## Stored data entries
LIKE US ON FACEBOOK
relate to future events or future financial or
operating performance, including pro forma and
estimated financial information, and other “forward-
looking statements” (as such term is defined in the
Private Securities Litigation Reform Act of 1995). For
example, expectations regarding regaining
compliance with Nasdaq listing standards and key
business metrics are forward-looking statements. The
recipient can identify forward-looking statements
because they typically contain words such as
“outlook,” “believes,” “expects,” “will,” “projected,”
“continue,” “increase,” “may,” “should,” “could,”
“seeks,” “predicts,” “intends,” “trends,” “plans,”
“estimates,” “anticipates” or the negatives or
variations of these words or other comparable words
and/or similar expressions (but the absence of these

## EXERCISE DESCRIPTION
Retype exactly the lines from the start of the entries through the one with "the negatives or"; include both ends.

## SOLUTION
LIKE US ON FACEBOOK
relate to future events or future financial or
operating performance, including pro forma and
estimated financial information, and other “forward-
looking statements” (as such term is defined in the
Private Securities Litigation Reform Act of 1995). For
example, expectations regarding regaining
compliance with Nasdaq listing standards and key
business metrics are forward-looking statements. The
recipient can identify forward-looking statements
because they typically contain words such as
“outlook,” “believes,” “expects,” “will,” “projected,”
“continue,” “increase,” “may,” “should,” “could,”
“seeks,” “predicts,” “intends,” “trends,” “plans,”
“estimates,” “anticipates” or the negatives or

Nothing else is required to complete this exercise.